Thanks for the replies folks.

if_confused_then_ask and Nigel

Thanks for the ideas. I am aware of the slow down with Script Editor ;). Also , I implemented the a reference to operator after the script object idea. I never tried timing them exactly and as a result didn’t notice any significant increase in speed.

However there was an increase when I implemented the script object(it was VERY obvious) and if the results are the same for both the a reference to operator and script object then I’m sure it does work !

The slow down occurs not when creating the list since this all happens way at the top . The list is created by reading an sqlite db file. This process is pretty quick. I will however look at that section again even if only to improve with a second or two :stuck_out_tongue:

The script actually slows down as it loops through each item, after about 3000-4000 items to be more precise. I suppose it could have something to do with the memory limitation in applescript.

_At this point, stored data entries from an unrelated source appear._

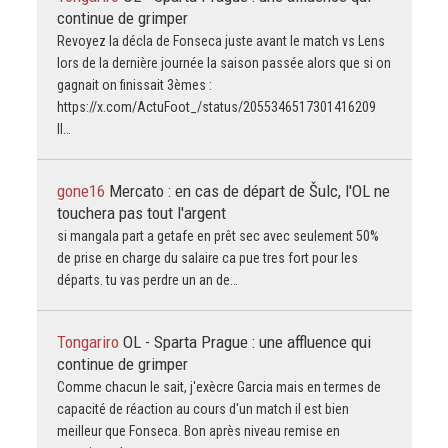
continue de grimper
Revoyez la décla de Fonseca juste avant le match vs Lens
lors de la dernière journée la saison passée alors que si on
gagnait on finissait 3èmes :
https://x.com/ActuFoot_/status/2055346517301416209
Il…
gone16
Mercato : en cas de départ de Šulc, l'OL ne
touchera pas tout l'argent
si mangala part a getafe en prêt sec avec seulement 50%
de prise en charge du salaire ca pue tres fort pour les
départs. tu vas perdre un an de…
Tongariro
OL - Sparta Prague : une affluence qui
continue de grimper
Comme chacun le sait, j'exècre Garcia mais en termes de
capacité de réaction au cours d'un match il est bien
meilleur que Fonseca. Bon après niveau remise en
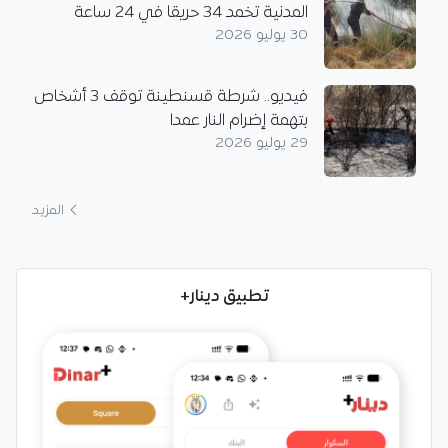
المدنية تخمد 34 حريقا في 24 ساعة
30 يوليو 2026
فيديو.. شرطة قسنطينة توقف 3 أشخاص
بتهمة إضرام النار عمدا
29 يوليو 2026
المزيد
تطبيق دينار+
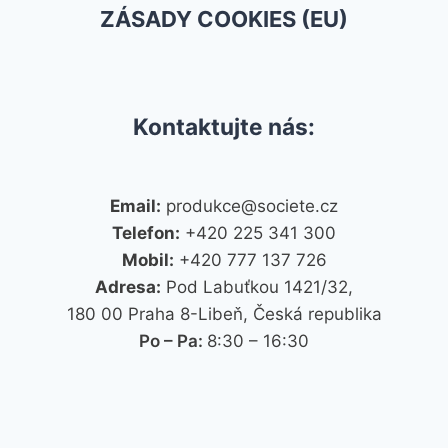
ZÁSADY COOKIES (EU)
Kontaktujte nás:
Email:
produkce@societe.cz
Telefon:
+420 225 341 300
Mobil:
+420 777 137 726
Adresa:
Pod Labuťkou 1421/32,
180 00 Praha 8-Libeň, Česká republika
Po – Pa:
8:30 – 16:30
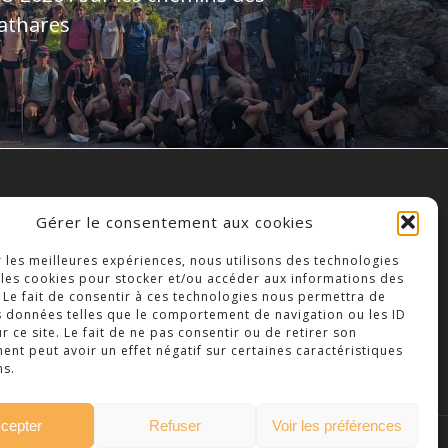
athares
Gérer le consentement aux cookies
OLLÈGE NOTRE DAME
r les meilleures expériences, nous utilisons des technologies
3 Place Saint-Jean,
 les cookies pour stocker et/ou accéder aux informations des
9300 Bressuire
 Le fait de consentir à ces technologies nous permettra de
s données telles que le comportement de navigation ou les ID
éléphone : 05 49 74 46 20
r ce site. Le fait de ne pas consentir ou de retirer son
nt peut avoir un effet négatif sur certaines caractéristiques
ns.
cepter
Refuser
Voir les préférences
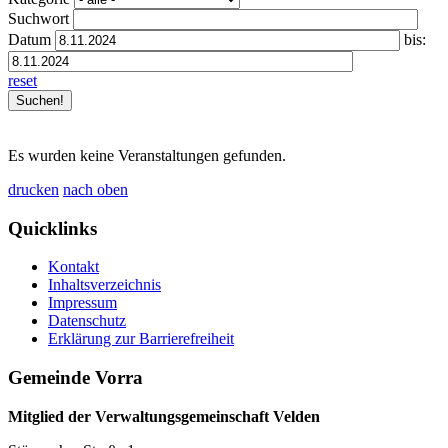
Suchwort
Datum
bis:
reset
Es wurden keine Veranstaltungen gefunden.
drucken
nach oben
Quicklinks
Kontakt
Inhaltsverzeichnis
Impressum
Datenschutz
Erklärung zur Barrierefreiheit
Gemeinde Vorra
Mitglied der Verwaltungsgemeinschaft Velden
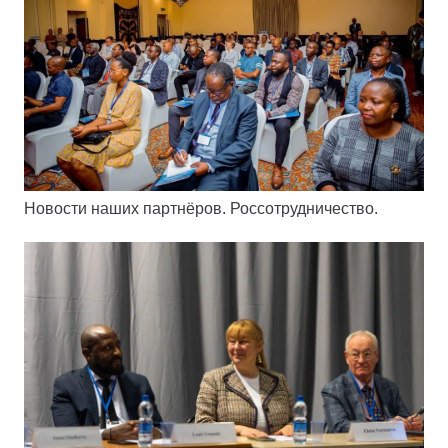
Новости наших партнёров. Россотрудничество.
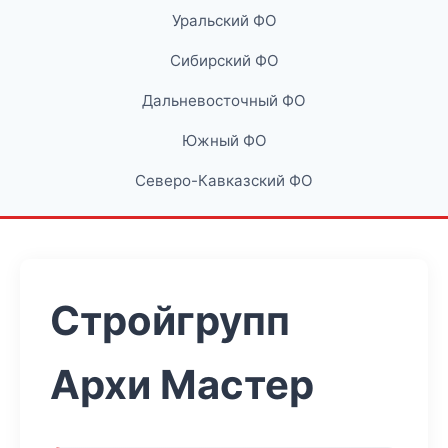
Уральский ФО
Сибирский ФО
Дальневосточный ФО
Южный ФО
Северо-Кавказский ФО
Стройгрупп
Архи Мастер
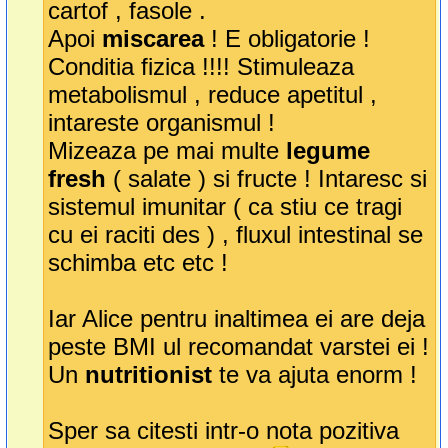
cartof , fasole .
Apoi
miscarea
! E obligatorie !
Conditia fizica !!!! Stimuleaza
metabolismul , reduce apetitul ,
intareste organismul !
Mizeaza pe mai multe
legume
fresh
( salate ) si fructe ! Intaresc si
sistemul imunitar ( ca stiu ce tragi
cu ei raciti des ) , fluxul intestinal se
schimba etc etc !
Iar Alice pentru inaltimea ei are deja
peste BMI ul recomandat varstei ei !
Un
nutritionist
te va ajuta enorm !
Sper sa citesti intr-o nota pozitiva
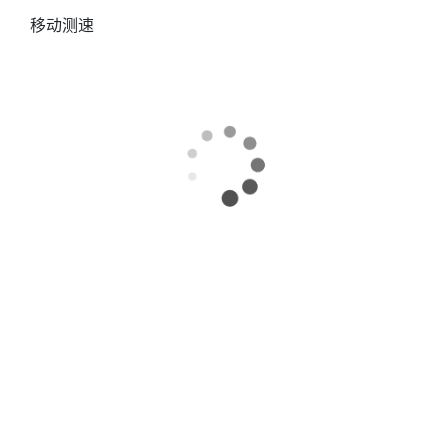
移动测速
2025-12-12
移动:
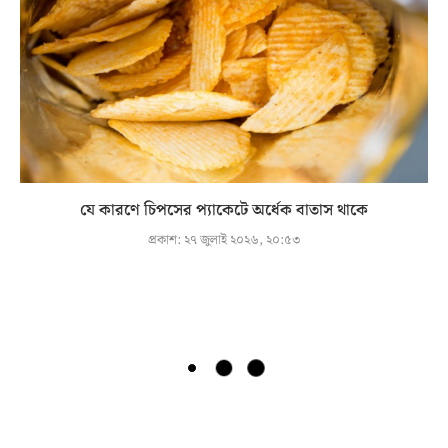
যে কারণে চিপসের প্যাকেটে অর্ধেক বাতাস থাকে
প্রকাশ:
২৭ জুলাই ২০২৬, ২০:৫৩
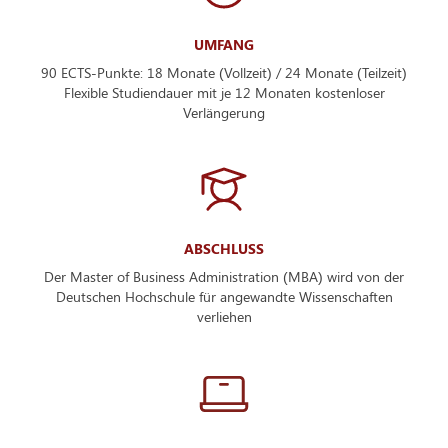
UMFANG
90 ECTS-Punkte: 18 Monate (Vollzeit) / 24 Monate (Teilzeit)
Flexible Studiendauer mit je 12 Monaten kostenloser
Verlängerung
ABSCHLUSS
Der Master of Business Administration (MBA) wird von der
Deutschen Hochschule für angewandte Wissenschaften
verliehen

I will try the tips Nigel gave and report back.

Thanks again folks
EM

As I understand it, you are reading an SQLite table of 25000 records into an AppleScript variable, then looping through that list to test if something exists. Is that right? No wonder it’s slow :wink:

Why don’t you use the SQLite database for the searching, since it’s much better at it than AppleScript lists. Your pseudo code would be something like:

SQLSelect(“select exists (select 1 from MyHugeTableOfFiles where FileName = '” & myFileNameToMatch & “';”)

which will return 1 if it exists, 0 if it doesn’t.

If your search is more complex, then you are still much better off doing the actual search in SQL rather than transferring a pile of data into AppleScript and searching there.

Tom
BareFeet